Open imlixinyang opened 5 years ago
You noticed the interesting fact. Thank you for asking the question. To be brief, there are three settings: (1) StarGAN trained on CelebA (2) StarGAN trained on CelebA and RaFD (3) StarGAN trained on CelebA-HQ.
StarGAN paper introduced their good result by (2). RaFD contains numerous high quality faces (256x256) but it is a private dataset which we cannot access. What we can do is "to try to reproduce the 256x256 result with only CelebA", which is (1). (1) gives a not bad result. However, the difference between CelebA and CelebA-HQ is not only the quality but the quantity. CelebA has about 200,000 faces whilst CelebA-HQ has only 30,000 high quality faces.

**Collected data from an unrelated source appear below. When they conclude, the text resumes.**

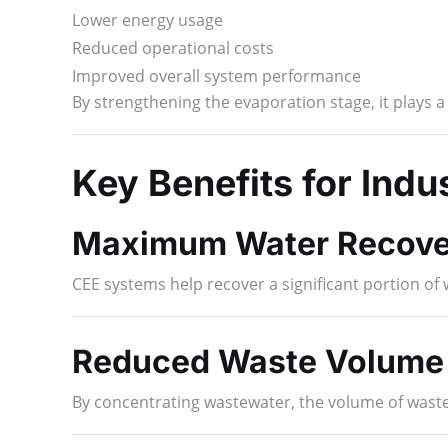
Lower energy usage
Reduced operational costs
Improved overall system performance
By strengthening the evaporation stage, it plays a c
Key Benefits for Indu
Maximum Water Recove
CEE systems help recover a significant portion o
Reduced Waste Volume
By concentrating wastewater, the volume of waste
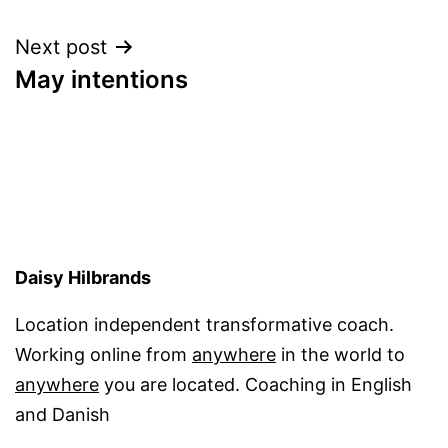
navigation
Next post
May intentions
Daisy Hilbrands
Location independent transformative coach.
Working online from
anywhere
in the world to
anywhere
you are located. Coaching in English
and Danish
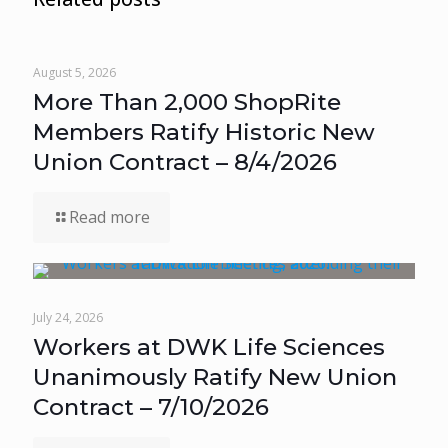
August 5, 2026
More Than 2,000 ShopRite
Members Ratify Historic New
Union Contract – 8/4/2026
Read more
July 24, 2026
Workers at DWK Life Sciences
Unanimously Ratify New Union
Contract – 7/10/2026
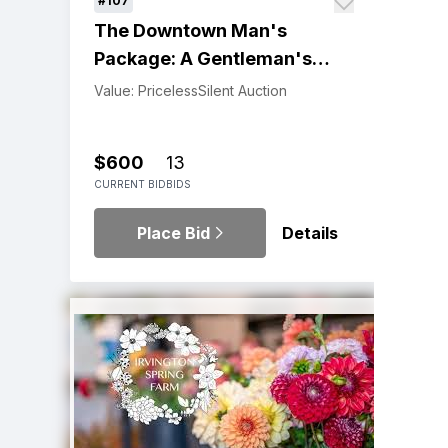
#107
The Downtown Man's
Package: A Gentleman's
Experience
Value: Priceless
Silent Auction
$600
13
CURRENT BID
BIDS
Place Bid
Details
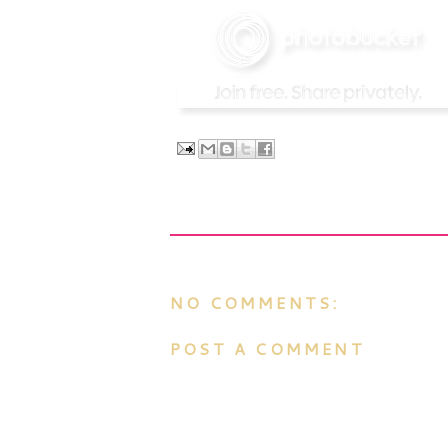
NO COMMENTS:
POST A COMMENT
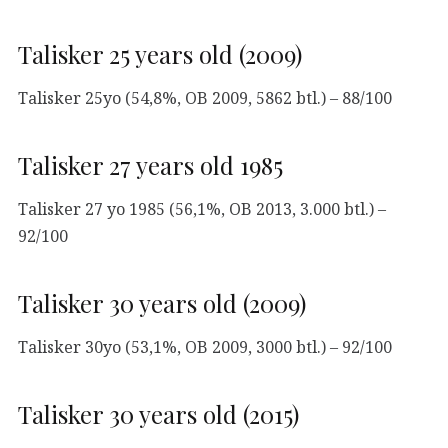
Talisker 25 years old (2009)
Talisker 25yo (54,8%, OB 2009, 5862 btl.) – 88/100
Talisker 27 years old 1985
Talisker 27 yo 1985 (56,1%, OB 2013, 3.000 btl.) –
92/100
Talisker 30 years old (2009)
Talisker 30yo (53,1%, OB 2009, 3000 btl.) – 92/100
Talisker 30 years old (2015)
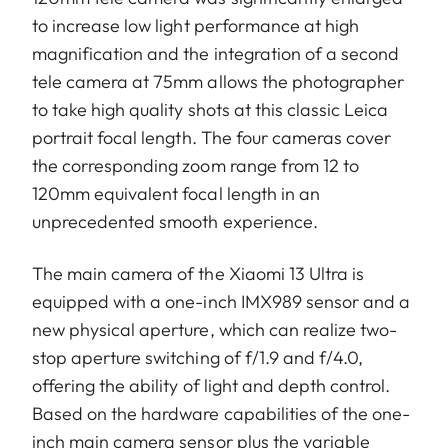
to increase low light performance at high
magnification and the integration of a second
tele camera at 75mm allows the photographer
to take high quality shots at this classic Leica
portrait focal length. The four cameras cover
the corresponding zoom range from 12 to
120mm equivalent focal length in an
unprecedented smooth experience.
The main camera of the Xiaomi 13 Ultra is
equipped with a one-inch IMX989 sensor and a
new physical aperture, which can realize two-
stop aperture switching of f/1.9 and f/4.0,
offering the ability of light and depth control.
Based on the hardware capabilities of the one-
inch main camera sensor plus the variable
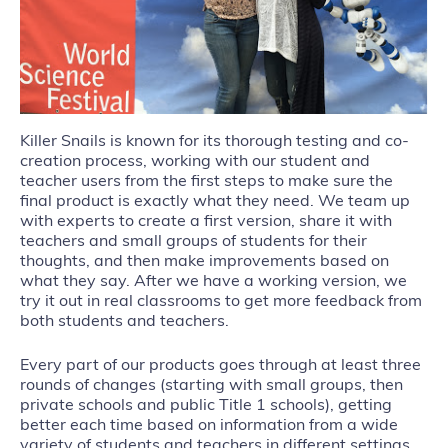
Killer Snails is known for its thorough testing and co-
creation process, working with our student and
teacher users from the first steps to make sure the
final product is exactly what they need. We team up
with experts to create a first version, share it with
teachers and small groups of students for their
thoughts, and then make improvements based on
what they say. After we have a working version, we
try it out in real classrooms to get more feedback from
both students and teachers.
Every part of our products goes through at least three
rounds of changes (starting with small groups, then
private schools and public Title 1 schools), getting
better each time based on information from a wide
variety of students and teachers in different settings.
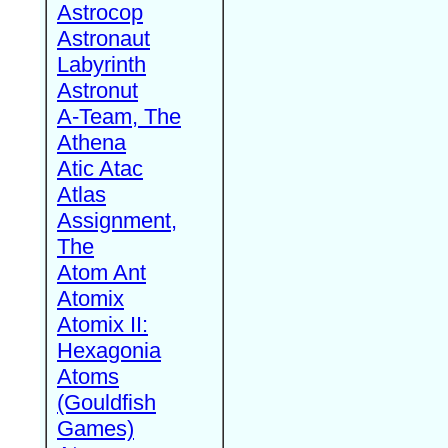
Astrocop
Astronaut
Labyrinth
Astronut
A-Team, The
Athena
Atic Atac
Atlas
Assignment,
The
Atom Ant
Atomix
Atomix II:
Hexagonia
Atoms
(Gouldfish
Games)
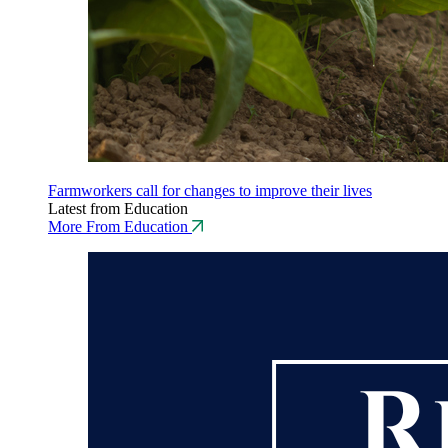
Farmworkers call for changes to improve their lives
Latest from Education
More From Education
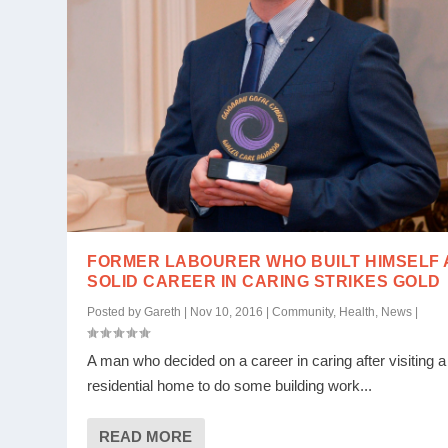
FORMER LABOURER WHO BUILT HIMSELF 
SOLID CAREER IN CARING STRIKES GOLD
Posted by
Gareth
|
Nov 10, 2016
|
Community
,
Health
,
News
|
A man who decided on a career in caring after visiting a
residential home to do some building work...
READ MORE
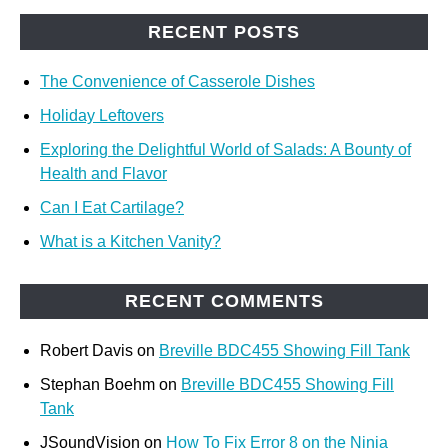
RECENT POSTS
The Convenience of Casserole Dishes
Holiday Leftovers
Exploring the Delightful World of Salads: A Bounty of
Health and Flavor
Can I Eat Cartilage?
What is a Kitchen Vanity?
RECENT COMMENTS
Robert Davis
on
Breville BDC455 Showing Fill Tank
Stephan Boehm
on
Breville BDC455 Showing Fill
Tank
JSoundVision
on
How To Fix Error 8 on the Ninja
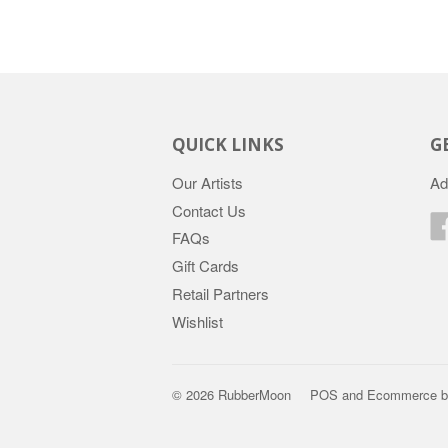
QUICK LINKS
G
Our Artists
Ad
Contact Us
FAQs
Gift Cards
Retail Partners
Wishlist
© 2026 RubberMoon
POS
and
Ecommerce b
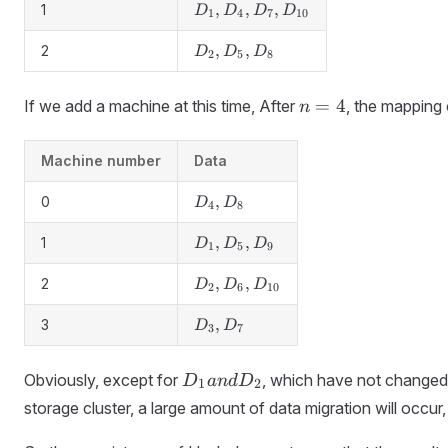
D_9
D_1,
,
,
,
1
D
D
D
D
1
4
7
10
D_4,
D_7,
D_2,
,
,
2
D
D
D
2
5
8
D_{10}
D_5,
D_8
n
=
4
If we add a machine at this time, After
, the mapping 
n
=
4
Machine number
Data
D_4,
,
0
D
D
4
8
D_8
D_1,
,
,
1
D
D
D
1
5
9
D_5,
D_9
D_2,
,
,
2
D
D
D
2
6
10
D_6,
D_{10}
D_3,
,
3
D
D
3
7
D_7
D_1
Obviously, except for
, which have not changed
D
an
d
D
1
2
and
storage cluster, a large amount of data migration will occ
D_2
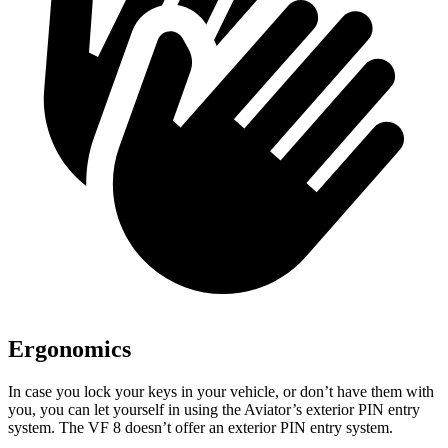
Ergonomics
In case you lock your keys in your vehicle, or don’t have them with
you, you can let yourself in using the Aviator’s exterior PIN entry
system. The VF 8 doesn’t offer an exterior PIN entry system.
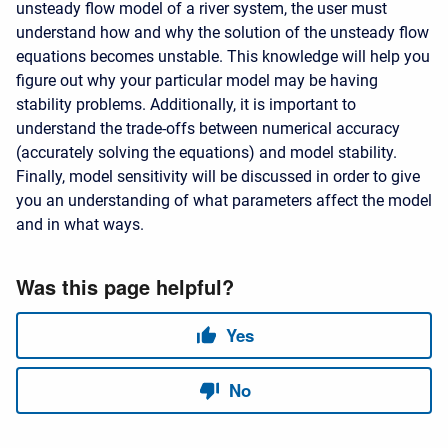
unsteady flow model of a river system, the user must
understand how and why the solution of the unsteady flow
equations becomes unstable. This knowledge will help you
figure out why your particular model may be having
stability problems. Additionally, it is important to
understand the trade-offs between numerical accuracy
(accurately solving the equations) and model stability.
Finally, model sensitivity will be discussed in order to give
you an understanding of what parameters affect the model
and in what ways.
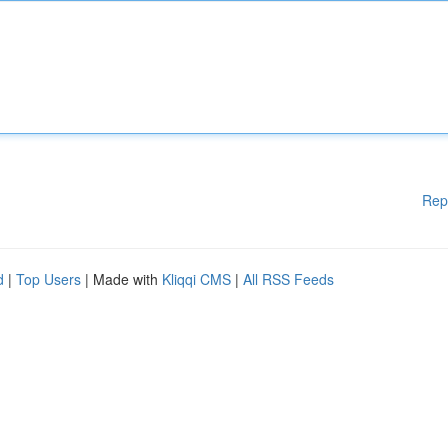
Rep
d
|
Top Users
| Made with
Kliqqi CMS
|
All RSS Feeds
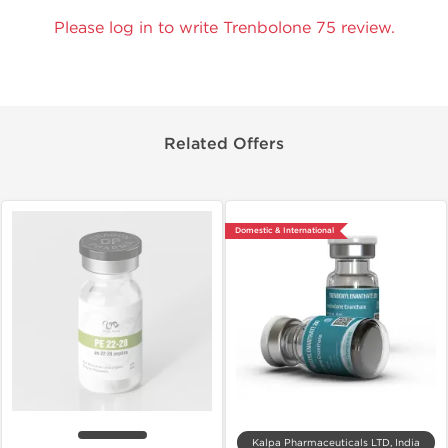
Please log in to write Trenbolone 75 review.
Related Offers
Domestic & International
Kalpa Pharmaceuticals LTD, India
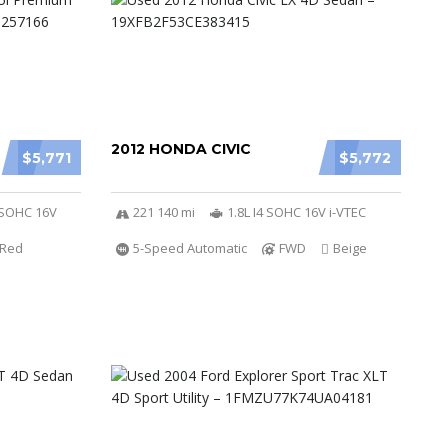
2012 HONDA CIVIC
$5,771
$5,772
r SOHC 16V
221 140 mi
1.8L I4 SOHC 16V i-VTEC
Red
5-Speed Automatic
FWD
Beige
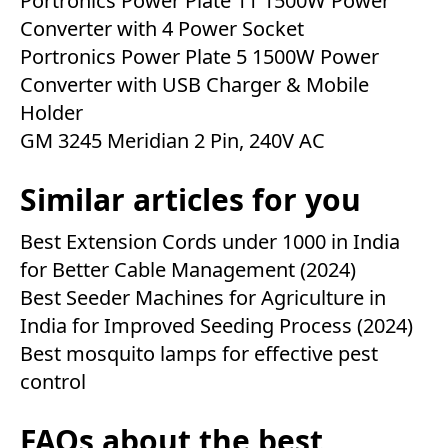
Portronics Power Plate 11 1500W Power
Converter with 4 Power Socket
Portronics Power Plate 5 1500W Power
Converter with USB Charger & Mobile
Holder
GM 3245 Meridian 2 Pin, 240V AC
Similar articles for you
Best Extension Cords under 1000 in India
for Better Cable Management (2024)
Best Seeder Machines for Agriculture in
India for Improved Seeding Process (2024)
Best mosquito lamps for effective pest
control
FAQs about the best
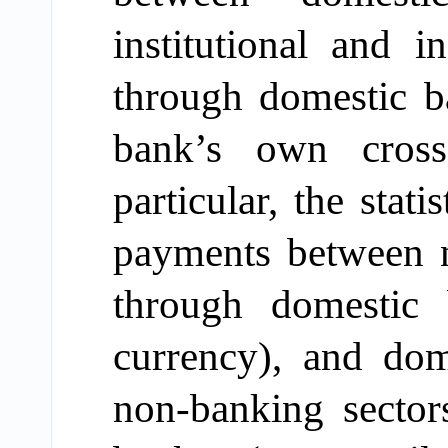
institutional and in
through domestic b
bank’s own cross
particular,
the statis
payments between n
through domestic
currency
), and dom
non-banking sector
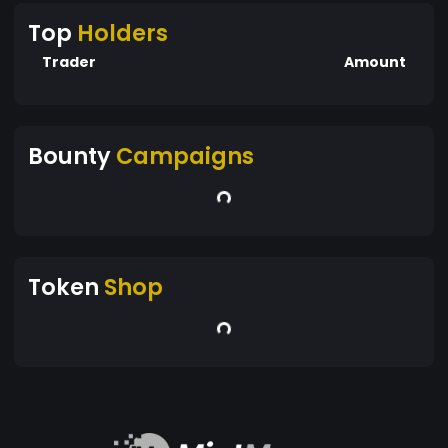
Top
Holders
Trader
Amount
Bounty
Campaigns
Token
Shop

We deduce that StarGAN suffers from the scarcity of high quality faces in (3). If we have CelebA-HQ and RaFD together, we might be able to get good result with StarGAN. On the other hand, our method takes advantage of matching-aware discriminator for the conditional labels, where StarGAN uses a classifier. It makes the GAN overcome the scarcity problem. So our method can still get good result with only 30,000 CelebA-HQ faces.
I found that in your paper in page.6, the results of stargan is really poor. I reproduced stargan in celeba-hq and got bad results too. But in stargan paper, it is good to generate 256x256... So i'm a little confused, (Once i train stargan in celeba, the results is good enough, but in celebahq, it cannot succeed even to reconstruct the image).